The advent of eBooks offers readers new possibilities for interaction, sharing and exchange of ideas: it’s called “social reading”. The mechanism is quite simple, thanks to platforms such as Thecopia 3, Findings 4, Readmill 5, etc. or even through Amazon’s Kindle, it’s possible to share with other readers our thoughts, notes and comments.

The system, with the consent of the reader, tracks how and what is read, what comments are made and if the reader likes the book or not. Data is stored online and then processed in order to highlight interesting annotations made by others, recommend similar books to those just read and appreciated, connect readers to each other.

But let’s be frank: is it worth losing our privacy and having our reading habits scrutinised in exchange for a personalised recommendation service? And do they ever recommend items that you would be interested in reading anyway?  

A fascinating blog post I read recently raised many interesting questions about lending eBooks.
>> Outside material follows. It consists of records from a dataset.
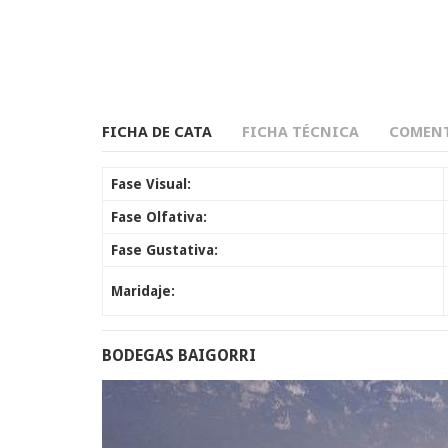
FICHA DE CATA
FICHA TÉCNICA
COMENT
Fase Visual:
Fase Olfativa:
Fase Gustativa:
Maridaje:
BODEGAS BAIGORRI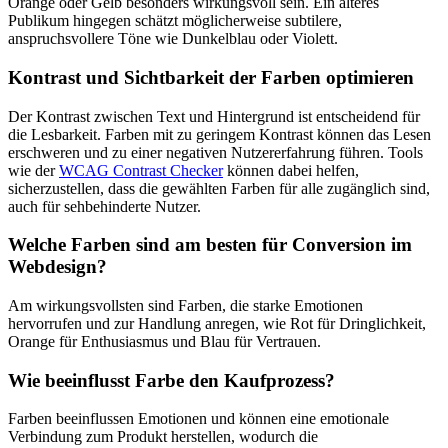
Orange oder Gelb besonders wirkungsvoll sein. Ein älteres
Publikum hingegen schätzt möglicherweise subtilere,
anspruchsvollere Töne wie Dunkelblau oder Violett.
Kontrast und Sichtbarkeit der Farben optimieren
Der Kontrast zwischen Text und Hintergrund ist entscheidend für
die Lesbarkeit. Farben mit zu geringem Kontrast können das Lesen
erschweren und zu einer negativen Nutzererfahrung führen. Tools
wie der
WCAG Contrast Checker
können dabei helfen,
sicherzustellen, dass die gewählten Farben für alle zugänglich sind,
auch für sehbehinderte Nutzer.
Welche Farben sind am besten für Conversion im
Webdesign?
Am wirkungsvollsten sind Farben, die starke Emotionen
hervorrufen und zur Handlung anregen, wie Rot für Dringlichkeit,
Orange für Enthusiasmus und Blau für Vertrauen.
Wie beeinflusst Farbe den Kaufprozess?
Farben beeinflussen Emotionen und können eine emotionale
Verbindung zum Produkt herstellen, wodurch die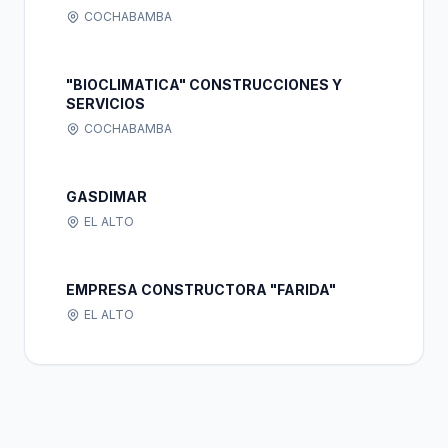
COCHABAMBA
"BIOCLIMATICA" CONSTRUCCIONES Y
SERVICIOS
COCHABAMBA
GASDIMAR
EL ALTO
EMPRESA CONSTRUCTORA "FARIDA"
EL ALTO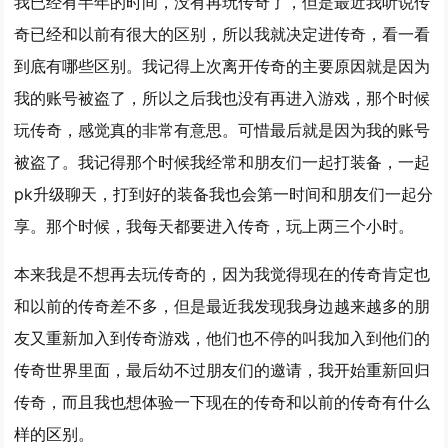
我已经有半年的时间，没有再玩传奇了，但是最近我听说传
奇已经和以前有很大的区别，所以我就决定进传奇，看一看
到底有哪些区别。我记得上次离开传奇的主要原因就是因为
我的账号被盗了，所以之后我也没有再进入游戏，那个时候
玩传奇，感觉真的非常有意思。可惜最后就是因为我的账号
被盗了。我记得那个时候我经常和朋友们一起打装备，一起
pk升级聊天，打到好的装备我也会第一时间和朋友们一起分
享。那个时候，我每天都要进入传奇，玩上两三个小时。
本来我是不想再去玩传奇的，因为我觉得现在的传奇肯定也
和以前的传奇差不多，但是最近我发现我身边越来越多的朋
友又重新加入到传奇游戏，他们也不停的叫我加入到他们的
传奇世界里面，最后幼不过朋友们的邀请，我开始重新回归
传奇，而且我也想体验一下现在的传奇和以前的传奇有什么
样的区别。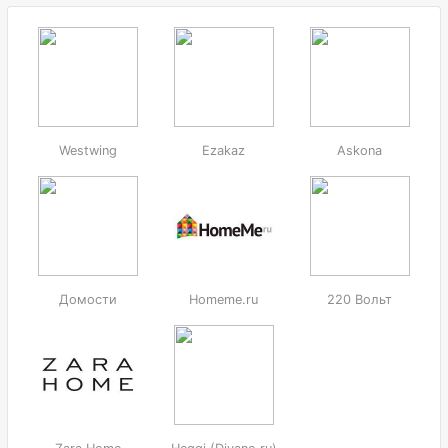
Westwing
Ezakaz
Askona
Домости
Homeme.ru
220 Вольт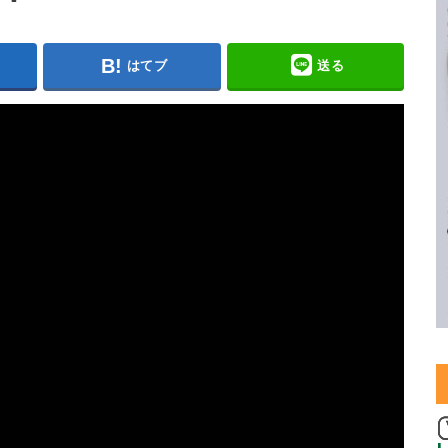
はてブ
送る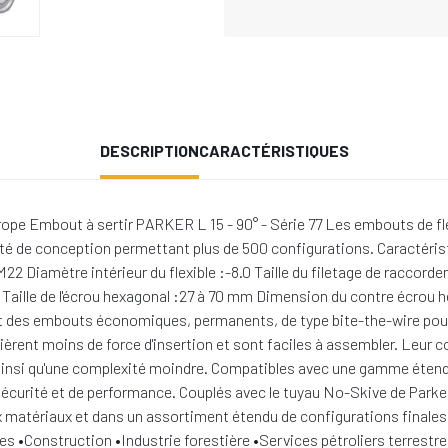
DESCRIPTION
CARACTÉRISTIQUES
rope Embout à sertir PARKER L 15 - 90° - Série 77 Les embouts de flex
ité de conception permettant plus de 500 configurations. Caractéris
M22 Diamètre intérieur du flexible :-8.0 Taille du filetage de raccor
r Taille de l'écrou hexagonal :27 à 70 mm Dimension du contre écrou
 sont des embouts économiques, permanents, de type bite-the-wire pour
ièrent moins de force d'insertion et sont faciles à assembler. Leur
, ainsi qu'une complexité moindre. Compatibles avec une gamme étend
 sécurité et de performance. Couplés avec le tuyau No-Skive de Parke
 matériaux et dans un assortiment étendu de configurations finales
s •Construction •Industrie forestière •Services pétroliers terrestres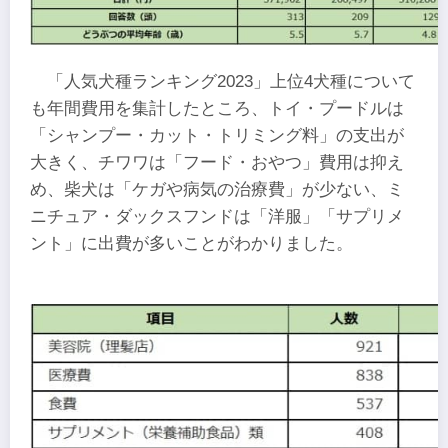
「人気犬種ランキング2023」上位4犬種について
も年間費用を集計したところ、トイ・プードルは
「シャンプー・カット・トリミング料」の支出が
大きく、チワワは「フード・おやつ」費用は抑え
め、柴犬は「ケガや病気の治療費」が少ない、ミ
ニチュア・ダックスフンドは「洋服」「サプリメ
ント」に出費が多いことがわかりました。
It explains the challenges users face due to licensing restrictions. Apparently many eBooks can’t be lent – well some of them can -but it is possible to share them only once and after that, no more lending.

Lending is entirely up to the publishers, and the publishers, despite charging real book prices aren’t providing real book benefits, such as the ability to send the book to whomever you want, much less resell the book.

So can we still talk about “social reading” if we are not allowed to share books with other readers as we used to do?

“Can eBooks Meet Changing Social Demand”? Maybe the right question is “are they trying to shape the Social Demand”?